O HPV é a infecção sexualmente transmissível mais comum do mundo, e a maioria das pessoas entra em contato com o vírus em algum momento da vida. A boa notícia é que existem formas eficazes de prevenção.
Neste conteúdo, você entende o que é o vírus, como ele é transmitido, quais sinais podem aparecer e quais cuidados ajudam a se proteger. Confira!
Índice
O que é o HPV (papilomavírus humano)?
HPV é a sigla em inglês para papilomavírus humano, um vírus que infecta a pele e as mucosas e que tem mais de 200 variações. Pelo menos 12 delas são consideradas oncogênicas, ou seja, apresentam maior risco de contribuir para o surgimento do câncer.
Os tipos 16 e 18, por exemplo, estão presentes em 70% dos casos de câncer do colo do útero. Já os tipos 6 e 11 são considerados de baixo risco, mas causam verrugas nos genitais e no ânus, além de lesões na garganta.
Como o HPV é transmitido?
O HPV é transmitido pelo contato direto com a pele ou mucosa infectada. A principal forma de contágio é por via sexual, e a transmissão pode acontecer mesmo sem penetração vaginal ou anal.

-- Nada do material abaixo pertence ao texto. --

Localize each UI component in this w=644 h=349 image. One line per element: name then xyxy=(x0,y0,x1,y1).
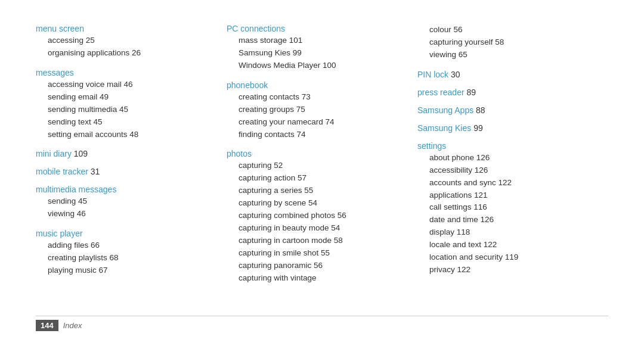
page-num: 74 xyxy=(326,117,335,126)
section-press-reader: press reader 89 xyxy=(417,88,596,97)
section-heading-pin-lock: PIN lock 30 xyxy=(417,70,596,79)
section-heading-music-player: music player xyxy=(36,229,215,238)
item-capturing-yourself: capturing yourself 58 xyxy=(417,36,596,49)
item-capturing: capturing 52 xyxy=(227,160,405,172)
item-capturing-panoramic: capturing panoramic 56 xyxy=(227,260,405,272)
index-columns: menu screen accessing 25 organising appl… xyxy=(36,24,608,310)
item-capturing-by-scene: capturing by scene 54 xyxy=(227,197,405,210)
page-num: 122 xyxy=(484,240,497,249)
section-heading-samsung-apps: Samsung Apps 88 xyxy=(417,105,596,115)
page-num: 56 xyxy=(314,261,323,270)
column-2: PC connections mass storage 101 Samsung … xyxy=(227,24,417,310)
mobile-tracker-page: 31 xyxy=(91,167,100,176)
page-num: 122 xyxy=(499,178,512,187)
section-heading-multimedia-messages: multimedia messages xyxy=(36,185,215,194)
section-messages: messages accessing voice mail 46 sending… xyxy=(36,68,215,141)
footer-label: Index xyxy=(63,321,82,330)
item-location-and-security: location and security 119 xyxy=(417,251,596,264)
section-heading-messages: messages xyxy=(36,68,215,77)
item-sending-email: sending email 49 xyxy=(36,91,215,104)
section-heading-photos: photos xyxy=(227,149,405,158)
mini-diary-page: 109 xyxy=(74,149,88,158)
page-num: 118 xyxy=(457,228,470,236)
page-num: 67 xyxy=(99,266,108,275)
item-creating-playlists: creating playlists 68 xyxy=(36,252,215,264)
item-setting-email-accounts: setting email accounts 48 xyxy=(36,129,215,141)
section-heading-press-reader: press reader 89 xyxy=(417,88,596,97)
item-windows-media-player: Windows Media Player 100 xyxy=(227,60,405,72)
page-num: 56 xyxy=(338,211,346,220)
page-num: 126 xyxy=(481,215,494,224)
page-num: 45 xyxy=(78,197,87,205)
section-phonebook: phonebook creating contacts 73 creating … xyxy=(227,80,405,141)
item-finding-contacts: finding contacts 74 xyxy=(227,129,405,141)
item-organising-applications: organising applications 26 xyxy=(36,47,215,60)
page-num: 122 xyxy=(457,265,471,274)
page: menu screen accessing 25 organising appl… xyxy=(0,0,644,349)
page-num: 26 xyxy=(132,48,141,57)
section-heading-phonebook: phonebook xyxy=(227,80,405,90)
page-num: 46 xyxy=(124,80,133,89)
item-adding-files: adding files 66 xyxy=(36,239,215,252)
item-call-settings: call settings 116 xyxy=(417,201,596,214)
item-mass-storage: mass storage 101 xyxy=(227,35,405,47)
page-num: 126 xyxy=(475,166,488,174)
page-num: 66 xyxy=(91,241,100,250)
section-samsung-kies: Samsung Kies 99 xyxy=(417,123,596,133)
page-num: 55 xyxy=(321,248,330,257)
page-num: 56 xyxy=(454,25,463,34)
press-reader-page: 89 xyxy=(466,88,476,97)
section-photos: photos capturing 52 capturing action 57 … xyxy=(227,149,405,284)
item-viewing: viewing 65 xyxy=(417,49,596,61)
page-footer: 144 Index xyxy=(36,316,608,331)
item-privacy: privacy 122 xyxy=(417,264,596,276)
item-sending-multimedia: sending multimedia 45 xyxy=(36,104,215,116)
item-samsung-kies: Samsung Kies 99 xyxy=(227,47,405,60)
item-capturing-in-beauty-mode: capturing in beauty mode 54 xyxy=(227,222,405,235)
page-num: 45 xyxy=(94,117,103,126)
pin-lock-page: 30 xyxy=(451,70,460,79)
column-3: colour 56 capturing yourself 58 viewing … xyxy=(417,24,608,310)
page-num: 101 xyxy=(289,36,303,45)
item-playing-music: playing music 67 xyxy=(36,264,215,277)
page-num: 54 xyxy=(308,198,317,207)
page-num: 73 xyxy=(302,92,311,101)
item-sending-text: sending text 45 xyxy=(36,116,215,129)
page-num: 45 xyxy=(119,105,128,114)
page-num: 54 xyxy=(331,223,340,232)
column-1: menu screen accessing 25 organising appl… xyxy=(36,24,227,310)
item-capturing-in-cartoon-mode: capturing in cartoon mode 58 xyxy=(227,235,405,247)
page-num: 65 xyxy=(459,50,467,59)
item-colour: colour 56 xyxy=(417,24,596,36)
page-num: 100 xyxy=(323,61,336,70)
item-viewing: viewing 46 xyxy=(36,208,215,220)
samsung-apps-page: 88 xyxy=(476,105,485,115)
item-applications: applications 121 xyxy=(417,189,596,202)
item-sending: sending 45 xyxy=(36,195,215,208)
samsung-kies-page: 99 xyxy=(473,123,483,133)
item-display: display 118 xyxy=(417,226,596,239)
page-num: 121 xyxy=(474,191,488,200)
section-mobile-tracker: mobile tracker 31 xyxy=(36,167,215,176)
section-menu-screen: menu screen accessing 25 organising appl… xyxy=(36,24,215,60)
section-pin-lock: PIN lock 30 xyxy=(417,70,596,79)
page-num: 74 xyxy=(297,130,306,139)
section-samsung-apps: Samsung Apps 88 xyxy=(417,105,596,115)
item-locale-and-text: locale and text 122 xyxy=(417,239,596,251)
page-num: 49 xyxy=(100,92,109,101)
item-accessing-voice-mail: accessing voice mail 46 xyxy=(36,79,215,91)
item-date-and-time: date and time 126 xyxy=(417,214,596,226)
item-capturing-action: capturing action 57 xyxy=(227,172,405,185)
item-about-phone: about phone 126 xyxy=(417,152,596,164)
page-num: 25 xyxy=(86,36,95,45)
item-capturing-with-vintage: capturing with vintage xyxy=(227,272,405,285)
section-music-player: music player adding files 66 creating pl… xyxy=(36,229,215,277)
page-num: 57 xyxy=(298,173,306,182)
item-creating-contacts: creating contacts 73 xyxy=(227,91,405,104)
section-heading-mini-diary: mini diary 109 xyxy=(36,149,215,158)
item-accessibility: accessibility 126 xyxy=(417,164,596,177)
item-accessing: accessing 25 xyxy=(36,35,215,47)
page-num: 46 xyxy=(77,209,86,218)
page-num: 55 xyxy=(304,186,313,195)
item-accounts-and-sync: accounts and sync 122 xyxy=(417,177,596,189)
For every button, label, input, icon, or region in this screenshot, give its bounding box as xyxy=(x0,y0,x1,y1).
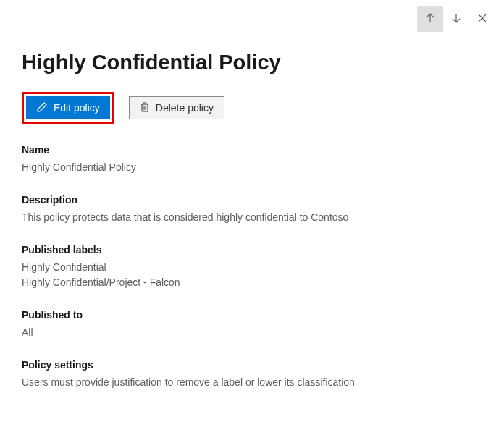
published-labels-label: Published labels xyxy=(22,244,482,256)
section-published-labels: Published labels Highly Confidential Hig… xyxy=(22,244,482,290)
close-icon xyxy=(477,13,487,25)
name-label: Name xyxy=(22,144,482,156)
edit-button-label: Edit policy xyxy=(54,102,100,114)
published-label-1: Highly Confidential xyxy=(22,260,482,275)
edit-highlight: Edit policy xyxy=(22,92,114,124)
action-button-row: Edit policy Delete policy xyxy=(22,92,482,124)
description-label: Description xyxy=(22,194,482,206)
section-published-to: Published to All xyxy=(22,309,482,340)
policy-settings-value: Users must provide justification to remo… xyxy=(22,375,482,390)
published-to-label: Published to xyxy=(22,309,482,321)
nav-up-button[interactable] xyxy=(417,6,443,32)
name-value: Highly Confidential Policy xyxy=(22,160,482,175)
nav-down-button[interactable] xyxy=(443,6,469,32)
edit-icon xyxy=(36,101,48,115)
trash-icon xyxy=(140,102,150,114)
policy-settings-label: Policy settings xyxy=(22,359,482,371)
published-labels-values: Highly Confidential Highly Confidential/… xyxy=(22,260,482,290)
close-button[interactable] xyxy=(469,6,495,32)
panel-top-controls xyxy=(417,6,495,32)
delete-button-label: Delete policy xyxy=(156,102,214,114)
delete-policy-button[interactable]: Delete policy xyxy=(129,96,224,119)
published-to-value: All xyxy=(22,325,482,340)
section-name: Name Highly Confidential Policy xyxy=(22,144,482,175)
edit-policy-button[interactable]: Edit policy xyxy=(26,96,110,119)
arrow-up-icon xyxy=(424,12,436,26)
published-label-2: Highly Confidential/Project - Falcon xyxy=(22,275,482,290)
arrow-down-icon xyxy=(450,12,462,26)
description-value: This policy protects data that is consid… xyxy=(22,210,482,225)
page-title: Highly Confidential Policy xyxy=(22,51,482,75)
section-description: Description This policy protects data th… xyxy=(22,194,482,225)
section-policy-settings: Policy settings Users must provide justi… xyxy=(22,359,482,390)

As principais formas de transmissão são:
- contato genital-genital;
- contato oral-genital;
- contato manual-genital;
- durante o parto, da mãe para o bebê.
Um esclarecimento importante: não há comprovação de transmissão por vaso sanitário, piscina, compartilhamento de roupas íntimas ou toalhas. Ou seja, o contato casual do dia a dia não é uma via conhecida de transmissão.
Quais são os sintomas do HPV?
Na maioria dos casos, o HPV não causa nenhum sintoma. Por isso, muitas pessoas têm o vírus sem saber, o que reforça a importância dos exames preventivos de rotina.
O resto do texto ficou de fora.